His films include Frantz Fanon: Black Skin, White Mask (1996), the Cannes
prize-winning Young Soul Rebels (1991) and the acclaimed poetic documentary
Looking for Langston (1989). Recent video installations have been shown at the
Institute of Contemporary Art, Boston, MA; Walter Phillips Gallery, Banff, Canada; The
Museum of Modern Art, Oxford, England; Museum of Contemporary Art, Helsinki,
Finland; and The Museum Of Modern Art, Dublin, Ireland. Julien is represented by the
Victoria Miro Gallery in London, where he recently held a one-person exhibit.

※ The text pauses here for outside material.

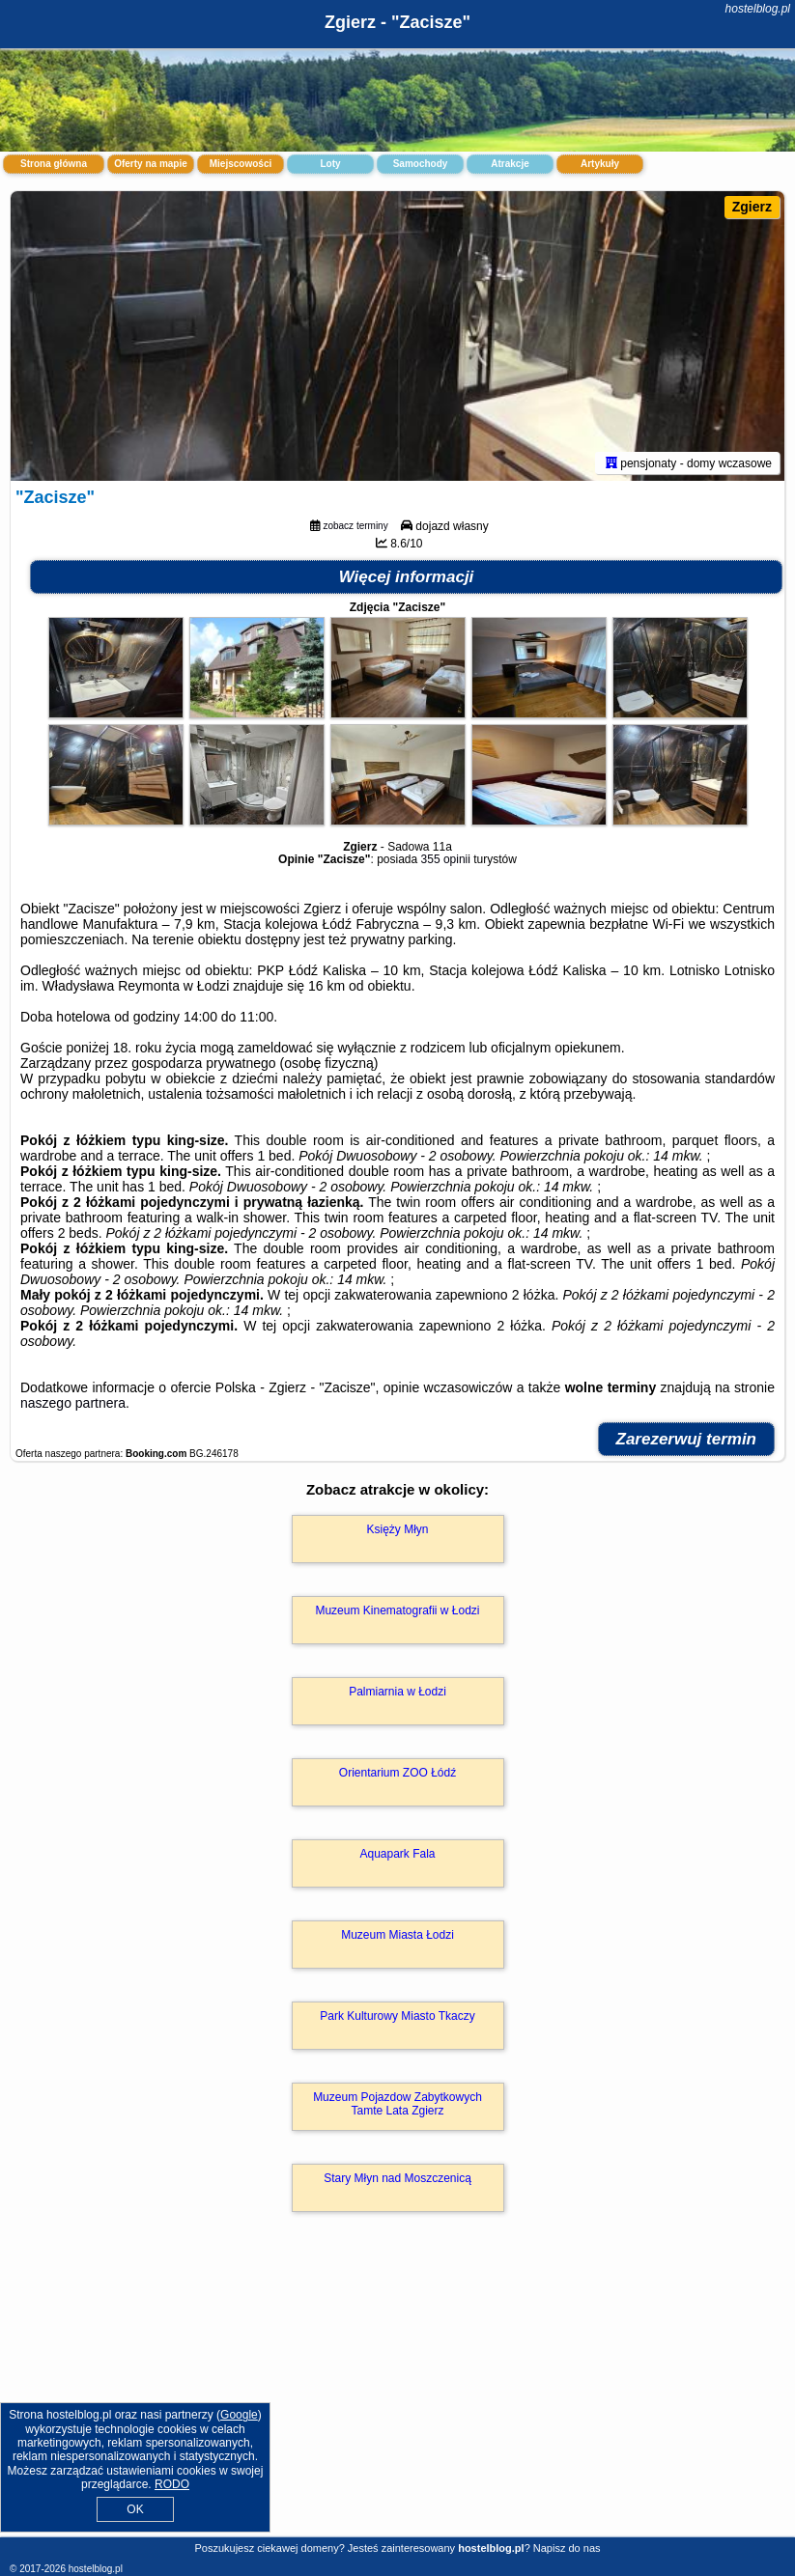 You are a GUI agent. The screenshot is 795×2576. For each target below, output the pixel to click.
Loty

As a scholar he has taught in both graduate and undergraduate programs at
University of California, Santa Cruz, New York University and University of Oxford
among many others. He is currently a visiting lecturer at Harvard University's Schools of
Afro-American and Visual and Environmental Studies. His work on Frantz Fanon led to
the New York University and the Ford Foundation's 1997 conference exploring an
interdisciplinary approach to research on post-colonial history and theory.
Julien's project at ArtPace will travel to Kansas City to be exhibited at Grand Arts in
Winter 2000. Later in 2000, Bard College's Center for Curatorial Studies will present a
survey of Julien's film work, which will be accompanied by a catalog containing Julien's
collected writings.
About the Installation
At ArtPace, Isaac Julien presents a three-channel video installation/sculpture, The
Road to Mazatlan, a collaboration with London-based dancer and choreographer
Javier de Frutos. Mazatlan is a performance and meditation on masculinity and
desire and in relation to the American landscape within the mythologies of the West.

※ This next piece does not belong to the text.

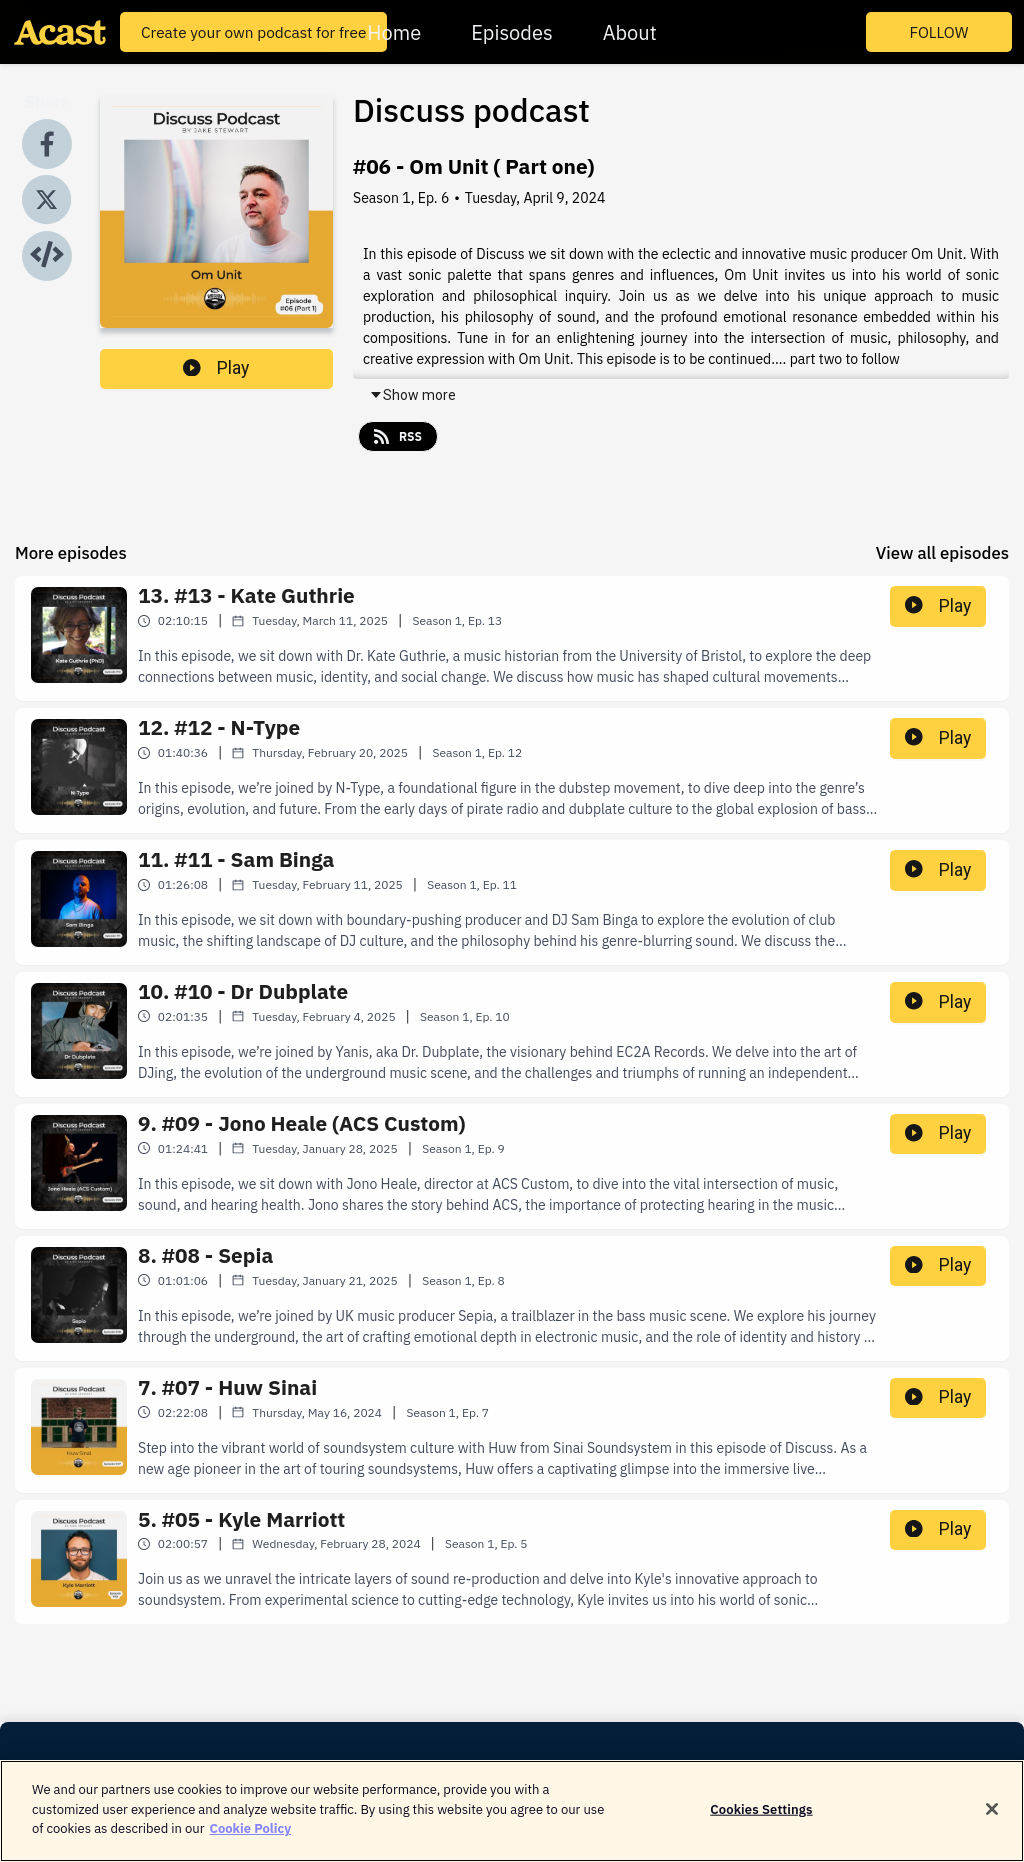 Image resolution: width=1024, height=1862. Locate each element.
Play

Shot in San Antonio, Texas, the project was co-commissioned by ArtPace and Grand
Arts, Kansas City, MO.
Mazatlan explores the mythologies of the American West, the iconic figure of the
Cowboy and its trajectory within gay culture. References to Andy Warhol's film,
Lonesome Cowboys, Robert DeNiro's performance as Travis Bickle in Martin
Scorcese's Taxi Driver and imagery from David Hockney's Swimmer
reinforce the cinematic aspects of the installation. While Julien's previous work focused
on the complexity of Black identity, his project at ArtPace deliberately focuses on
representations of Whiteness, with the aim of creating disturbing, emotional readings and
subverting preconceptions of race and sexuality.
The Western landscape is the backdrop for Julien's explorations of cowboy stereotypes in
the iconic locations of the American West: swimming pools, drive-in motels, the desert
sky, Tex-Mex bars, Mariachi performances. Each location bespeaks the performer's
gestures and embodies the characters' movements and dance. The relationship between
the film's two protagonists plays out as movement and space define desire through
multiple perspectives.
As sculpture, the minimalist case for the back-projected videos celebrates it mass and
scale. From the front, the moving images become a triptych painting; from other
perspectives, the form becomes a piece of architecture that draws on industrial
vernaculars.
In Mazatlan, nothing can be taken at face value? triptych format of
multi-channel projection renders the viewing and reading process more complex. Time
and space shift, heightening the emotional relationships between the film's characters
and locations and between the location of the viewer and the constructed images.